Proposals for a symposium should consist of a general abstract for the proposed symposium, as well as an abstract for each individual paper presentation. The general abstract should describe the overarching theme of the symposium. The paper abstracts should be up to 500 words (excluding references). Abstracts for empirical papers should address: 1) The background and aims of the study and research questions, 2) Methodology (including participants, context, materials and data analyses), 3) Results and 4) Discussion/conclusions (including discussion of methodological challenges and implications). Conceptual and methodological contributions can follow a different structure.

Paper presentations

Individual paper sessions involve oral presentations of empirical, methodological or theoretical papers and discussions with the audience.

Individual paper abstracts should be up to 500 words (excluding references). Abstracts for empirical papers should address: 1) The background and aims of the study and research questions, 2) Methodology (including participants, context, materials and data analyses), 3) Results and 4) Discussion/conclusions (including discussion of methodological challenges and implications). Conceptual and methodological contributions can follow a different structure.

Poster presentations

Poster sessions will involve 5-minute presentations of individual posters followed by an unstructured period where the audience will be invited to visit and comment on posters.

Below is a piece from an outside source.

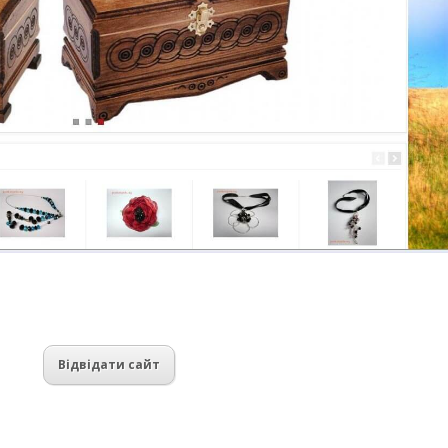
Відвідати сайт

Poster abstracts should be up to 500 words (excluding references). Abstracts for empirical papers should address: 1) The background and aims of the study and research questions, 2) Methodology (including participants, context, materials and data analyses), 3) Results and 4) Discussion/conclusions (including discussion of methodological challenges and implications). Conceptual and methodological contributions can follow a different structure.

Research ‘fail’ sessions

Research ‘fail’ sessions involve oral presentations of papers that discuss research ‘fails’ – instances where research methods and designs didn’t work according to plan – and what these experiences can teach us about doing research, as well as discussions with the audience. Proposals can draw on several studies and can address, among others, aborted ideas, “near-misses”, and attempts to “turn things around”. Their emphasis can be empirical, methodological, or conceptual.

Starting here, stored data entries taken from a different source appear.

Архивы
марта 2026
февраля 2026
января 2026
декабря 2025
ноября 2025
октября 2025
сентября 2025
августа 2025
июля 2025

Research ‘fail’ abstracts should be up to 500 words (excluding references). Abstracts for empirical papers should address: 1) The background and aims of the study and research questions, 2) Methodology (including participants, context, materials and data analyses), 3) the nature of the research fail, and 4) Discussion/conclusions, with a focus on what the research fail can teach us about doing research. Conceptual and methodological contributions can follow a different structure but should follow the overall research fail format mentioned above.

Post-conference workshops

Post-conference workshops will provide interactive contexts for an in-depth examination, discussion and elaboration of methodological approaches. The workshops will be organized on September 11th. Each workshop should provide an in-depth introduction to a methodological approach, which can then be further explored and critically scrutinized for its potential and limitations to address key issues in research on learning and education. Workshops should also discuss the key challenges and/or pitfalls involved in the methodological approach. Workshop proposals should be submitted through the submission system.

Proposals for workshops should be up to 500 words (excluding references). They should contain: 1) the topic of the workshop, 2) a rationale for why the method or methodology covered is important, 3) the workshop objectives, 4) a description of the activities planned for the workshop, 5) the contribution expected from the participants, 6) possible outcomes.